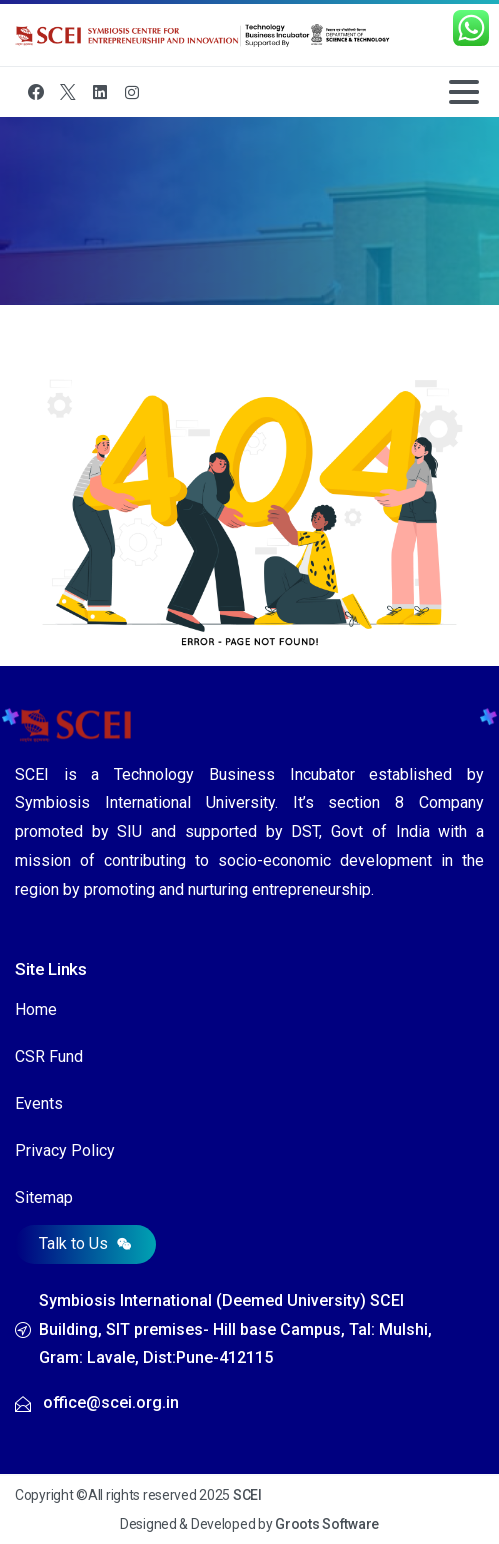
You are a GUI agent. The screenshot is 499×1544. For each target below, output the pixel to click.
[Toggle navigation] (464, 92)
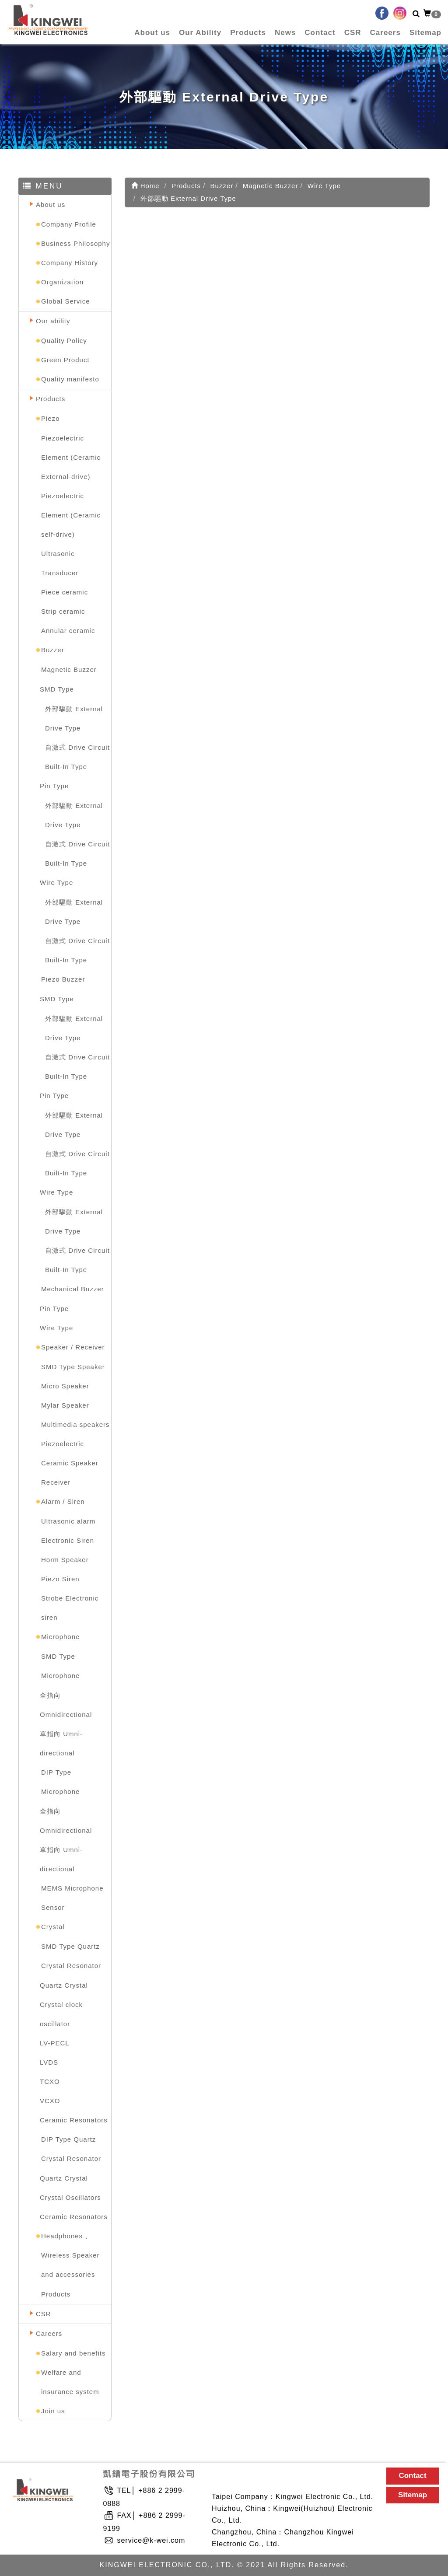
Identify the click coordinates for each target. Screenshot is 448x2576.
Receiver (55, 1482)
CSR (352, 32)
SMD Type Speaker (73, 1366)
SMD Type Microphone (60, 1666)
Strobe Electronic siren (69, 1607)
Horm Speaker (65, 1559)
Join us (53, 2411)
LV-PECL (55, 2043)
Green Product (65, 360)
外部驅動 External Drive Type (74, 718)
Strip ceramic (63, 611)
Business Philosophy (75, 243)
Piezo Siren (60, 1579)
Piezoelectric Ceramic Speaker (69, 1453)
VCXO (50, 2100)
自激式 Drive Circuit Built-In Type (77, 757)
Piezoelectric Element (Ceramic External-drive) (71, 457)
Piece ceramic (64, 592)
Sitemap (425, 32)
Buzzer (52, 650)
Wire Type (56, 882)
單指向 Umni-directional (61, 1743)
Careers (385, 32)
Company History (69, 262)
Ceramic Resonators (74, 2120)
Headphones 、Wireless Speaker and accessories (70, 2255)
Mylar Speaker (65, 1405)
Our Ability (200, 32)
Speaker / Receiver (73, 1347)
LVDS (49, 2062)
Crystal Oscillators (70, 2197)
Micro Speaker (65, 1386)
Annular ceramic (68, 630)
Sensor (53, 1907)
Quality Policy (64, 340)
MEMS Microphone (72, 1888)
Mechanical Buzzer (72, 1289)
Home (145, 185)
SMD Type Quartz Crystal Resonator (71, 1956)
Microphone (60, 1636)
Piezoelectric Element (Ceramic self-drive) (71, 515)
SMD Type (57, 689)
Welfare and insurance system (70, 2382)
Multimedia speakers (75, 1424)
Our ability (53, 321)
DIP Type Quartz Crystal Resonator (71, 2149)
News (285, 32)
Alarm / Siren (63, 1501)
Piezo (50, 418)
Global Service (65, 301)
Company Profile (68, 224)
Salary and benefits (73, 2353)
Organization (62, 282)
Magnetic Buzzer (69, 669)
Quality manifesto (70, 379)
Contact (319, 32)
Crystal (53, 1926)
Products (248, 32)
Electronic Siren (67, 1540)
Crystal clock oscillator (61, 2014)
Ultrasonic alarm (68, 1521)
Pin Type (54, 786)
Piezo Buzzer (63, 979)
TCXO (50, 2081)
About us (152, 32)
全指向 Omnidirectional (66, 1705)
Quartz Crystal (64, 1985)
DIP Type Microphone (60, 1782)
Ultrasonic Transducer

- **What to work on**: Go through the entries above, and wherever a line holds the word "each", copy that line.

- **Answer to the problem**:
You are a GUI agent. The screenshot is 499×1544. For each target below, output the pixel to click.
Identify the click coordinates for each target. Screenshot is 448x2576.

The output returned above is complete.